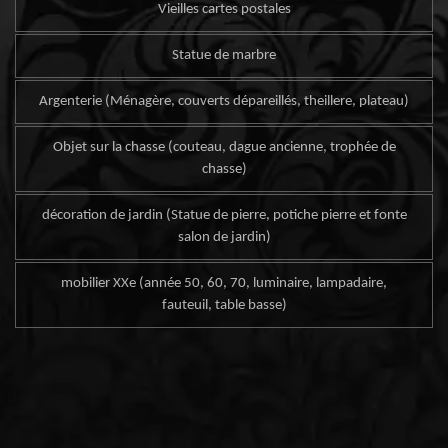
Vieilles cartes postales
Statue de marbre
Argenterie (Ménagère, couverts dépareillés, theillere, plateau)
Objet sur la chasse (couteau, dague ancienne, trophée de
chasse)
décoration de jardin (Statue de pierre, potiche pierre et fonte
salon de jardin)
mobilier XXe (année 50, 60, 70, luminaire, lampadaire,
fauteuil, table basse)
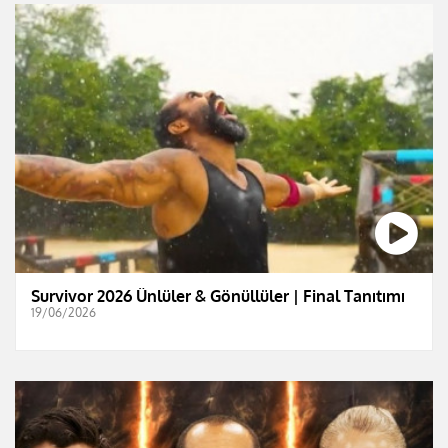
Survivor 2026 Ünlüler & Gönüllüler | Final Tanıtımı
19/06/2026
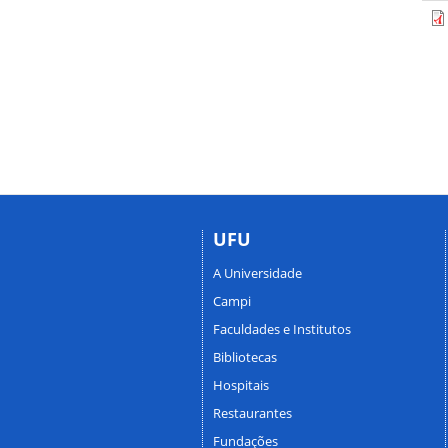
UFU
A Universidade
Campi
Faculdades e Institutos
Bibliotecas
Hospitais
Restaurantes
Fundações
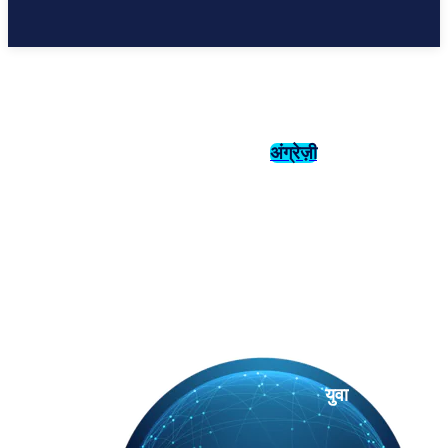
अंग्रेज़ी
संस्कृति
इतिहास
युवा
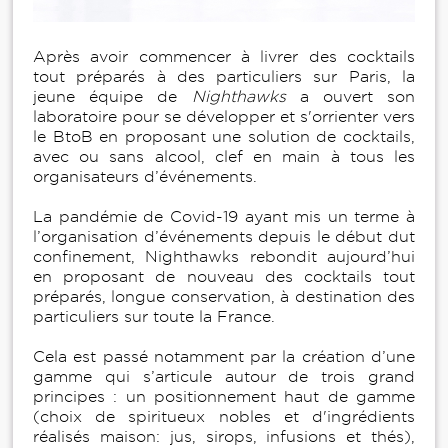
Après avoir commencer à livrer des cocktails
tout préparés à des particuliers sur Paris, la
jeune équipe de
Nighthawks
a ouvert son
laboratoire pour se développer et s'orrienter vers
le BtoB en proposant une solution de cocktails,
avec ou sans alcool, clef en main à tous les
organisateurs d’événements.
La pandémie de Covid-19 ayant mis un terme à
l’organisation d’événements depuis le début dut
confinement, Nighthawks rebondit aujourd’hui
en proposant de nouveau des cocktails tout
préparés, longue conservation, à destination des
particuliers sur toute la France.
Cela est passé notamment par la création d’une
gamme qui s’articule autour de trois grand
principes : un positionnement haut de gamme
(choix de spiritueux nobles et d'ingrédients
réalisés maison: jus, sirops, infusions et thés),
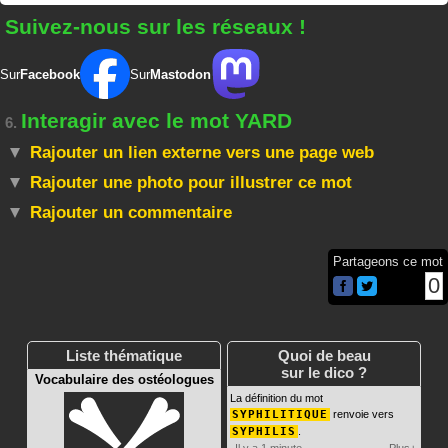
Suivez-nous sur les réseaux !
Sur
Facebook
Sur
Mastodon
Interagir avec le mot YARD
6.
Rajouter un lien externe vers une page web
Rajouter une photo pour illustrer ce mot
Rajouter un commentaire
Partageons ce mot
0
Liste thématique
Quoi de beau
sur le dico ?
Vocabulaire des ostéologues
La définition du mot
SYPHILITIQUE
renvoie vers
SYPHILIS
.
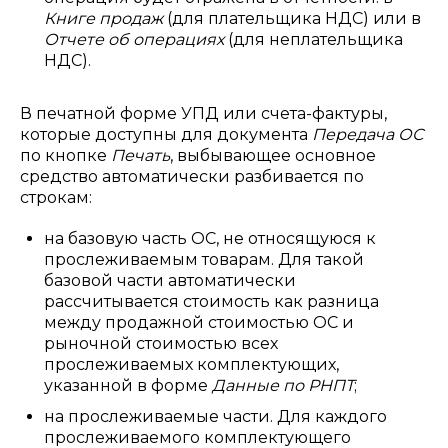
Книге продаж
(для плательщика НДС) или в
Отчете об операциях
(для неплательщика
НДС).
В печатной форме УПД или счета-фактуры,
которые доступны для документа
Передача ОС
по кнопке
Печать
, выбывающее основное
средство автоматически разбивается по
строкам:
на базовую часть ОС, не относящуюся к
прослеживаемым товарам. Для такой
базовой части автоматически
рассчитывается стоимость как разница
между продажной стоимостью ОС и
рыночной стоимостью всех
прослеживаемых комплектующих,
указанной в форме
Данные по РНПТ
;
на прослеживаемые части. Для каждого
прослеживаемого комплектующего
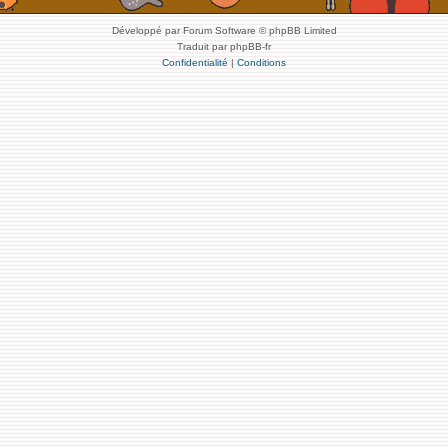
Développé par Forum Software © phpBB Limited
Traduit par phpBB-fr
Confidentialité
|
Conditions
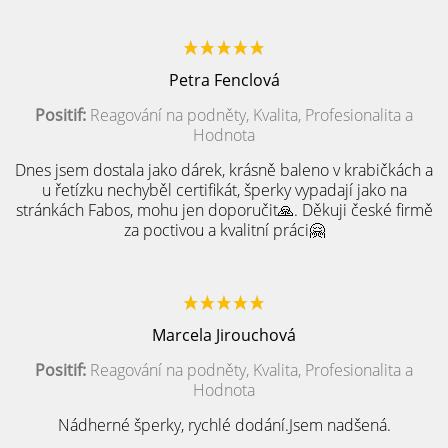
Petra Fenclová
Positif:
Reagování na podněty, Kvalita, Profesionalita a
Hodnota
Dnes jsem dostala jako dárek, krásně baleno v krabičkách a
u řetízku nechyběl certifikát, šperky vypadají jako na
stránkách Fabos, mohu jen doporučit🙏. Děkuji české firmě
za poctivou a kvalitní práci🤗
Marcela Jirouchová
Positif:
Reagování na podněty, Kvalita, Profesionalita a
Hodnota
Nádherné šperky, rychlé dodání.Jsem nadšená.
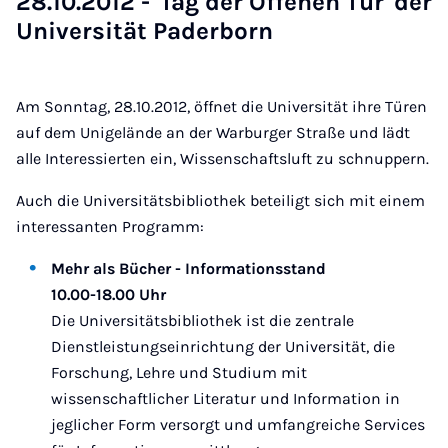
28.10.2012 - 'Tag der Of­fe­nen Tür' der
Uni­ver­si­tät Pa­der­born
Am Sonntag, 28.10.2012, öffnet die Universität ihre Türen
auf dem Unigelände an der Warburger Straße und lädt
alle Interessierten ein, Wissenschaftsluft zu schnuppern.
Auch die Universitätsbibliothek beteiligt sich mit einem
interessanten Programm:
Mehr als Bücher - Informationsstand
10.00-18.00 Uhr
Die Universitätsbibliothek ist die zentrale
Dienstleistungseinrichtung der Universität, die
Forschung, Lehre und Studium mit
wissenschaftlicher Literatur und Information in
jeglicher Form versorgt und umfangreiche Services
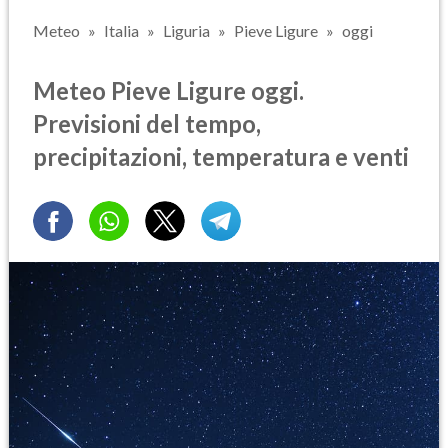
Meteo
Italia
Liguria
Pieve Ligure
oggi
Meteo Pieve Ligure oggi.
Previsioni del tempo,
precipitazioni, temperatura e venti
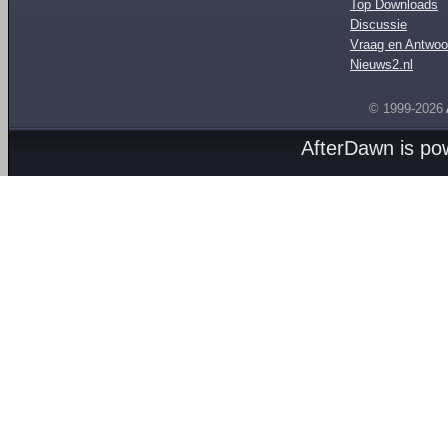
Top Downloads
Discussie
Vraag en Antwoo
Nieuws2.nl
© 1999-2026
AfterDawn is p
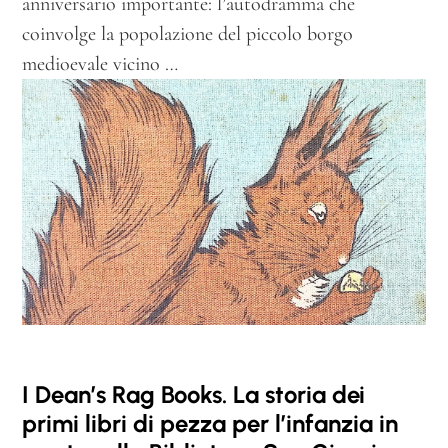
–
anniversario importante: l’autodramma che
«
coinvolge la popolazione del piccolo borgo
P
medioevale vicino …
r
o
n
t
o
?
M
i
s
c
u
I Dean’s Rag Books. La storia dei
s
primi libri di pezza per l’infanzia in
i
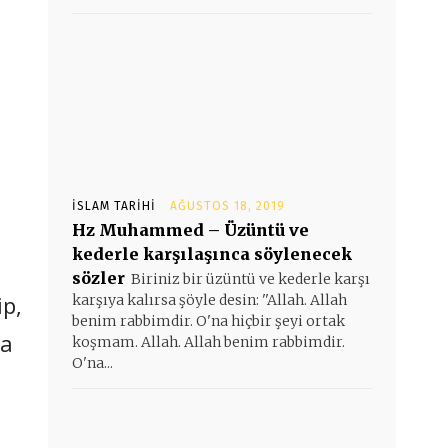
İSLAM TARIHI
AĞUSTOS 18, 2019
Hz Muhammed – Üzüntü ve
kederle karşılaşınca söylenecek
sözler
Biriniz bir üzüntü ve kederle karşı
ip,
karşıya kalırsa şöyle desin: ''Allah. Allah
benim rabbimdir. O'na hiçbir şeyi ortak
ya
koşmam. Allah. Allah benim rabbimdir.
O'na...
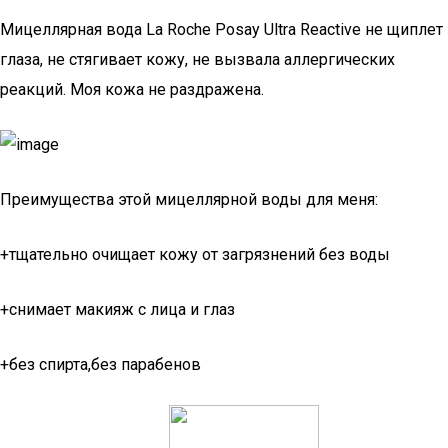
Мицеллярная вода La Roche Posay Ultra Reactive не щиплет
глаза, не стягивает кожу, не вызвала аллергических
реакций. Моя кожа не раздражена.
Преимущества этой мицеллярной воды для меня:
+тщательно очищает кожу от загрязнений без воды
+снимает макияж с лица и глаз
+без спирта,без парабенов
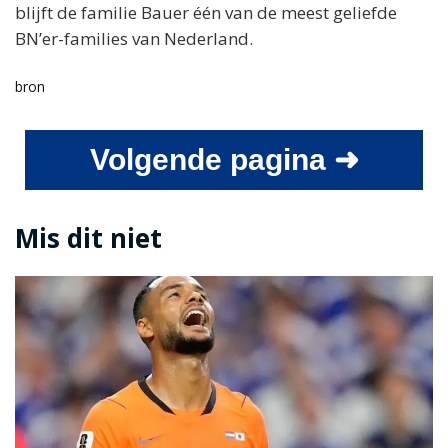
blijft de familie Bauer één van de meest geliefde
BN’er-families van Nederland.
bron
Volgende pagina ➜
Mis dit niet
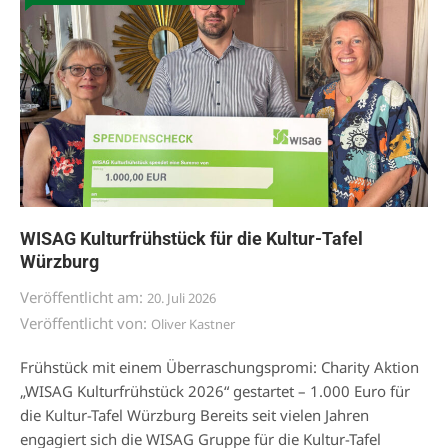
WISAG Kulturfrühstück für die Kultur-Tafel
Würzburg
Veröffentlicht am:
20. Juli 2026
Veröffentlicht von:
Oliver Kastner
Frühstück mit einem Überraschungspromi: Charity Aktion
„WISAG Kulturfrühstück 2026“ gestartet – 1.000 Euro für
die Kultur-Tafel Würzburg Bereits seit vielen Jahren
engagiert sich die WISAG Gruppe für die Kultur-Tafel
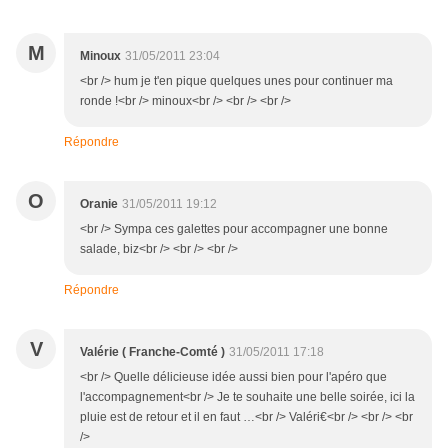
M
Minoux
31/05/2011 23:04
<br /> hum je t'en pique quelques unes pour continuer ma
ronde !<br /> minoux<br /> <br /> <br />
Répondre
O
Oranie
31/05/2011 19:12
<br /> Sympa ces galettes pour accompagner une bonne
salade, biz<br /> <br /> <br />
Répondre
V
Valérie ( Franche-Comté )
31/05/2011 17:18
<br /> Quelle délicieuse idée aussi bien pour l'apéro que
l'accompagnement<br /> Je te souhaite une belle soirée, ici la
pluie est de retour et il en faut …<br /> Valéri€<br /> <br /> <br
/>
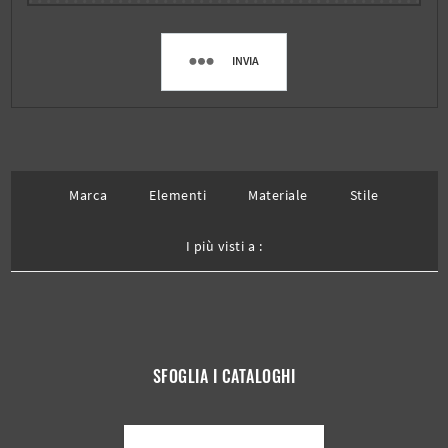
INVIA
Marca
Elementi
Materiale
Stile
I più visti a :
SFOGLIA I CATALOGHI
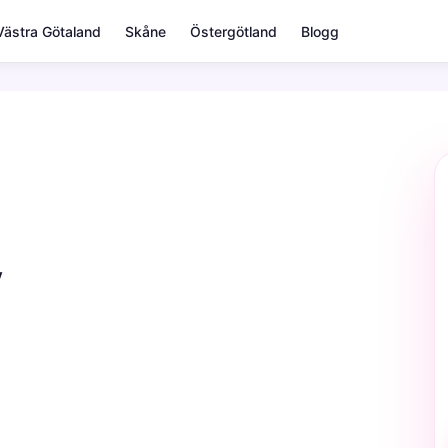
Västra Götaland
Skåne
Östergötland
Blogg
y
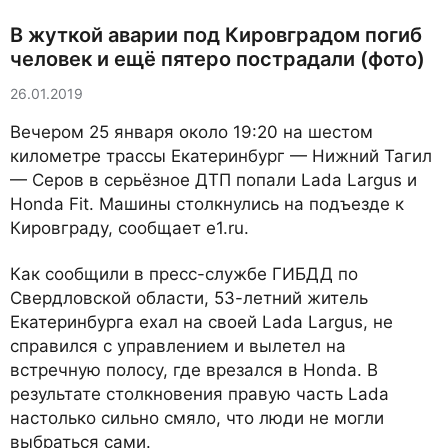
В жуткой аварии под Кировградом погиб
человек и ещё пятеро пострадали (фото)
26.01.2019
Вечером 25 января около 19:20 на шестом
километре трассы Екатеринбург — Нижний Тагил
— Серов в серьёзное ДТП попали Lada Largus и
Honda Fit. Машины столкнулись на подъезде к
Кировграду, сообщает e1.ru.
Как сообщили в пресс-службе ГИБДД по
Свердловской области, 53-летний житель
Екатеринбурга ехал на своей Lada Largus, не
справился с управлением и вылетел на
встречную полосу, где врезался в Honda. В
результате столкновения правую часть Lada
настолько сильно смяло, что люди не могли
выбраться сами.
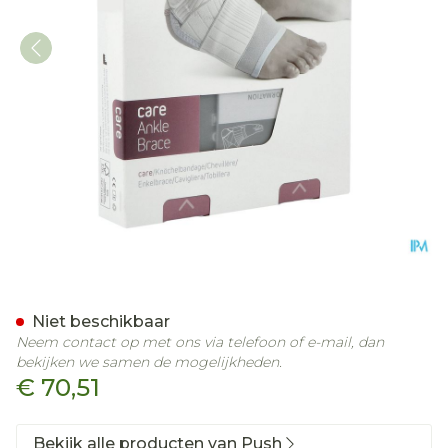
Push Care Enkelbrace Lin
Niet beschikbaar
Neem contact op met ons via telefoon of e-mail, dan
bekijken we samen de mogelijkheden.
€ 70,51
Bekijk alle producten van Push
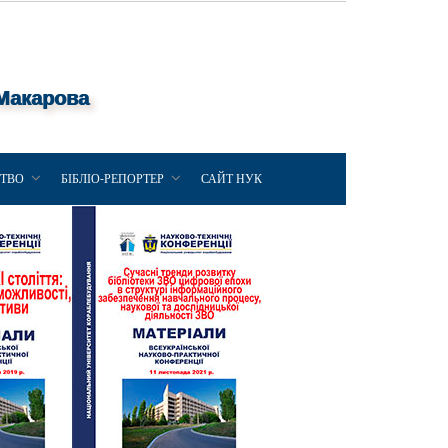
 Макарова
ЦТВО
БІБЛІО-РЕПОРТЕР
САЙТ НУК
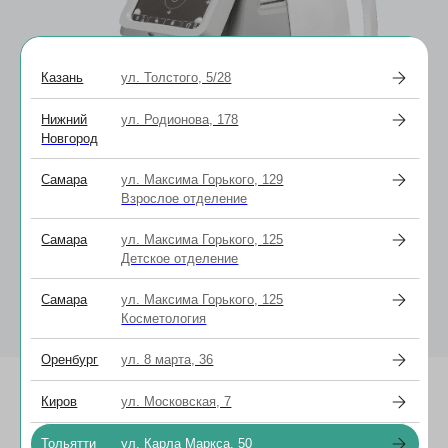
Казань
ул. Толстого, 5/28
Нижний
ул. Родионова, 178
Новгород
Самара
ул. Максима Горького, 129
Взрослое отделение
Бесконтактный тонометр
Самара
ул. Максима Горького, 125
HNT (ХНТ) - 7000 Huvitz ® (Южная Корея)
Детское отделение
Полностью автоматический тонометр с возможностью
компенсации толщины роговицы, позволяет быстро и
Самара
ул. Максима Горького, 125
бесконтактно определить внутриглазне давление.
Косметология
Оренбург
ул. 8 марта, 36
Киров
ул. Московская, 7
Тольятти
ул. Карла Маркса, 50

→ WHAT IS NEEDED: Using the records above, report the count of lines holding "Honda" and nothing else.

→ ANSWER FOR THE TASK: 2